Your job is to copy the data that follows exactly, every line included.

RECORDS FOR THIS TASK START

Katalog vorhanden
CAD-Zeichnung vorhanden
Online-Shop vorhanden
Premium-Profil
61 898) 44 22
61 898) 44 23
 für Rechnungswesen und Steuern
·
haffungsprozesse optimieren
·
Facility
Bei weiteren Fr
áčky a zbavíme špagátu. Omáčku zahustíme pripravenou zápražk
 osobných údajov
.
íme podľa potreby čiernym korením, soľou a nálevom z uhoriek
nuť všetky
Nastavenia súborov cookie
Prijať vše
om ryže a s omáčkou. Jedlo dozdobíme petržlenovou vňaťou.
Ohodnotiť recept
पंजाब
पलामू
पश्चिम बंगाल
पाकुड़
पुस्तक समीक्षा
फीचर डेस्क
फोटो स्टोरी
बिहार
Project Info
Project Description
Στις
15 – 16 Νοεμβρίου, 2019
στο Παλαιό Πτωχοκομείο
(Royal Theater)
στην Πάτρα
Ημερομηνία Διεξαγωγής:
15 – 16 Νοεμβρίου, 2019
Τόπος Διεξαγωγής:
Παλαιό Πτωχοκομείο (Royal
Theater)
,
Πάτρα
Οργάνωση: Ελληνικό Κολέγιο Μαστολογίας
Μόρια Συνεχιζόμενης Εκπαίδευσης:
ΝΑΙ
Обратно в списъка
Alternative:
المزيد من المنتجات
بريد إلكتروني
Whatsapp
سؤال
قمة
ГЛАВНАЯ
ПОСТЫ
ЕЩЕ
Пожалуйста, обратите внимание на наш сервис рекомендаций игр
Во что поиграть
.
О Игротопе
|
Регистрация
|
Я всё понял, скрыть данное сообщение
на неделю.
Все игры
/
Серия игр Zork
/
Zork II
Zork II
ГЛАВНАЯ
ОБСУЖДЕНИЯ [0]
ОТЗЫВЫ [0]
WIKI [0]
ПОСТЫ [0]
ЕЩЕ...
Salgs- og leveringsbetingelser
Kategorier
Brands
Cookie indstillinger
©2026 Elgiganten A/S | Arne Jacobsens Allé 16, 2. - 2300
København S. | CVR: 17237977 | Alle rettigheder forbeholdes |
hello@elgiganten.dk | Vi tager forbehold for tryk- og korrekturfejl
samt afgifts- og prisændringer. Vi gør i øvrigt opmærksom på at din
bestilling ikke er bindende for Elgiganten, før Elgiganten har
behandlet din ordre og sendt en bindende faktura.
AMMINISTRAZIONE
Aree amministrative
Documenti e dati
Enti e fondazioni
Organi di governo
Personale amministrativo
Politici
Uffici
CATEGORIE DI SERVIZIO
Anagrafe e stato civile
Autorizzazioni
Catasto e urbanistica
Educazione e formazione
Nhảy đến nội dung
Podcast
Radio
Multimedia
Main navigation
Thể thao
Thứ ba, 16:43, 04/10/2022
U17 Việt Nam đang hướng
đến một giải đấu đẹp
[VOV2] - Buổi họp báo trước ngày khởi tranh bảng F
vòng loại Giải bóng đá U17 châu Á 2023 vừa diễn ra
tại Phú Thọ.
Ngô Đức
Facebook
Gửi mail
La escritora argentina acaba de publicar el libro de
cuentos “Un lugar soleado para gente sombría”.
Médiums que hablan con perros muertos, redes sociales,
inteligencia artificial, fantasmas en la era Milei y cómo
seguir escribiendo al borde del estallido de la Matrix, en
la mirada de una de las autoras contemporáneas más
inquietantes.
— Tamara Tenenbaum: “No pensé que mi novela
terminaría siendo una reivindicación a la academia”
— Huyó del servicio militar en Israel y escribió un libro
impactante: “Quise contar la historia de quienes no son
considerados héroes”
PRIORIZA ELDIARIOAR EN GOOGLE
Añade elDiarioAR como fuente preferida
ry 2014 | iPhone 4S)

RECORDS FOR THIS TASK END

REPLY
Katalog vorhanden
CAD-Zeichnung vorhanden
Online-Shop vorhanden
Premium-Profil
61 898) 44 22
61 898) 44 23
 für Rechnungswesen und Steuern
·
haffungsprozesse optimieren
·
Facility
Bei weiteren Fr
áčky a zbavíme špagátu. Omáčku zahustíme pripravenou zápražk
 osobných údajov
.
íme podľa potreby čiernym korením, soľou a nálevom z uhoriek
nuť všetky
Nastavenia súborov cookie
Prijať vše
om ryže a s omáčkou. Jedlo dozdobíme petržlenovou vňaťou.
Ohodnotiť recept
पंजाब
पलामू
पश्चिम बंगाल
पाकुड़
पुस्तक समीक्षा
फीचर डेस्क
फोटो स्टोरी
बिहार
Project Info
Project Description
Στις
15 – 16 Νοεμβρίου, 2019
στο Παλαιό Πτωχοκομείο
(Royal Theater)
στην Πάτρα
Ημερομηνία Διεξαγωγής:
15 – 16 Νοεμβρίου, 2019
Τόπος Διεξαγωγής:
Παλαιό Πτωχοκομείο (Royal
Theater)
,
Πάτρα
Οργάνωση: Ελληνικό Κολέγιο Μαστολογίας
Μόρια Συνεχιζόμενης Εκπαίδευσης:
ΝΑΙ
Обратно в списъка
Alternative:
المزيد من المنتجات
بريد إلكتروني
Whatsapp
سؤال
قمة
ГЛАВНАЯ
ПОСТЫ
ЕЩЕ
Пожалуйста, обратите внимание на наш сервис рекомендаций игр
Во что поиграть
.
О Игротопе
|
Регистрация
|
Я всё понял, скрыть данное сообщение
на неделю.
Все игры
/
Серия игр Zork
/
Zork II
Zork II
ГЛАВНАЯ
ОБСУЖДЕНИЯ [0]
ОТЗЫВЫ [0]
WIKI [0]
ПОСТЫ [0]
ЕЩЕ...
Salgs- og leveringsbetingelser
Kategorier
Brands
Cookie indstillinger
©2026 Elgiganten A/S | Arne Jacobsens Allé 16, 2. - 2300
København S. | CVR: 17237977 | Alle rettigheder forbeholdes |
hello@elgiganten.dk | Vi tager forbehold for tryk- og korrekturfejl
samt afgifts- og prisændringer. Vi gør i øvrigt opmærksom på at din
bestilling ikke er bindende for Elgiganten, før Elgiganten har
behandlet din ordre og sendt en bindende faktura.
AMMINISTRAZIONE
Aree amministrative
Documenti e dati
Enti e fondazioni
Organi di governo
Personale amministrativo
Politici
Uffici
CATEGORIE DI SERVIZIO
Anagrafe e stato civile
Autorizzazioni
Catasto e urbanistica
Educazione e formazione
Nhảy đến nội dung
Podcast
Radio
Multimedia
Main navigation
Thể thao
Thứ ba, 16:43, 04/10/2022
U17 Việt Nam đang hướng
đến một giải đấu đẹp
[VOV2] - Buổi họp báo trước ngày khởi tranh bảng F
vòng loại Giải bóng đá U17 châu Á 2023 vừa diễn ra
tại Phú Thọ.
Ngô Đức
Facebook
Gửi mail
La escritora argentina acaba de publicar el libro de
cuentos “Un lugar soleado para gente sombría”.
Médiums que hablan con perros muertos, redes sociales,
inteligencia artificial, fantasmas en la era Milei y cómo
seguir escribiendo al borde del estallido de la Matrix, en
la mirada de una de las autoras contemporáneas más
inquietantes.
— Tamara Tenenbaum: “No pensé que mi novela
terminaría siendo una reivindicación a la academia”
— Huyó del servicio militar en Israel y escribió un libro
impactante: “Quise contar la historia de quienes no son
considerados héroes”
PRIORIZA ELDIARIOAR EN GOOGLE
Añade elDiarioAR como fuente preferida
ry 2014 | iPhone 4S)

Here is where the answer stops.